Monday, March 30, 2009

Can Google Save Emailers From Themselves?

Most people, it seems, have sent off emails they later regret sending. In last Friday's edition of Slate magazine, reporter Michael Agger comments on what Google is calling its "Gmail embarrassment reduction pack." Among the new features are a five-second window during which you can hit an "undo send" button. While Agger wishes Google would come up with a more powerful version that would reach out into recipients' email boxes minutes or hours after you send a regrettable email, there are technical server barriers that make such a thing practically impossible.

Saying or doing things you are sorry for later is nothing new, but email has made it treacherously easy to fire off flaming ripostes, jokes from the Poor-Taste Review, and confidential memos to people you either change your mind about sending them to later, or sometimes even to people you never intended to contact, if the automatic email-address-completer function guesses your intentions incorrectly. The other day I watched an old suspense movie about a woman whose husband falsely accused her of murder in a letter he mailed to the local district attorney's office. The plot's engine ran on her efforts to get the letter back from the post office, and we got a little tour of how a small-town 1950s post office handled such requests: badly, it turned out. They refused her requests at every turn. Just when it seemed that all was lost and the letter was about to fall into the hands of the DA, here it came back to the woman in the next day's mail—returned for insufficient postage!

So even when it took many minutes or hours to send a letter, people would get into trouble caused by someone's malicious hand, if not their own. With email, it just happens faster nowadays, and there's no friendly (or unfriendly) postal employees to go talk to and beg for your emails back.

Google is to be commended for something that software engineers do too rarely, which is to take into account the real ways that average people (not other software engineers) actually use and misuse their products.

Sometimes this works well, but other times it backfires. For example, I am using two different version of Microsoft Word at work. The old familiar version makes .doc files, but the new version produces something called ".docx" files that my old version can't make heads or tails of. I understand that one reason each version of Word is bigger than the previous one is that "backward compatibility" is something they've tried to preserve over the years.
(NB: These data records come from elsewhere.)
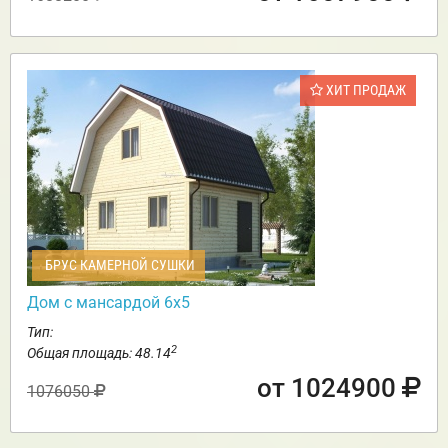
ХИТ ПРОДАЖ
БРУС КАМЕРНОЙ СУШКИ
Дом с мансардой 6х5
Тип:
2
Общая площадь: 48.14
от 1024900
1076050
What this means is that even files made by nearly prehistoric software (meaning, anything older than five years) should be readable by the latest applications. Evidently this got to be impossible with Word 2007, or so difficult Microsoft decided to bite the bullet and pitch it—hence the .docx problem. Which incidentally forces anyone who receives Word attachments to get the new version of Word, but that's another issue.

So at least part of the time, I'm using the new 2007 Word, and it tries to read my mind. For example, any time I type a period it capitalizes the following word. If I'm typing regular sentences, that's appropriate, but if I'm typing lists, or software code, or other things, when I type a lower-case letter after a period, I mean a lower-case letter. So then I have to go back and type the same thing again. There must be a "that's what I meant the first time" detector built into the program, because at least it doesn't keep capitalizing the letter over and over again. I've searched all over the preferences controls for a way to turn this irritating feature off, but I can't find it. Perhaps a merciful reader will write in with the solution. In the meantime, it slows me down and adds an incremental bit to the annoyance level of my job.

It would be an interesting exercise for some anthropologists with time on their hands to try to recreate what software engineers and developers think human beings are like from the way we are expected to use computers. We love generic, inane clip art that tries to look different but always looks like cheap clip art; we make common grammatical errors all the time and require the help of our word processors to fix them; but we always mean to send emails immediately after we write them and never have any regrets (unless we're using Gmail, in which case the regrets always show up within five seconds). We demand tons of new features in every new software package even though we end up using only a few percent of them. We love new things of any kind, even though the added value or usefulness of them is sometimes hard to see. A good number of us respond to web ads placed anywhere in our visual field, regardless of whether the ad pertains to the website we happen to be looking at, especially if the ads have little animated figures of women wiggling their behinds. And enough people to make the scam worthwhile apparently believe there are really usurped former princes in Nigeria looking for someone to help them get their cash out of the country who email strangers at random trusting them with their cash, if they'll only send a few bucks to Nigeria to prime the pump, so to speak.

This is not an edifying picture. To a great extent, general-purpose software and the web are a free-market response to what people are actually like, and to that extent, the picture is accurate. But instead of just extracting money from our wallets, it is good to read that some software developers are at least trying to appeal to the better angels of our nature, in Lincoln's famous phrase. I hope Google's efforts reduce the number of email flaming incidents and to that extent, make the world a better place. But human nature being what it is, I'm sure we'll find ways around it too.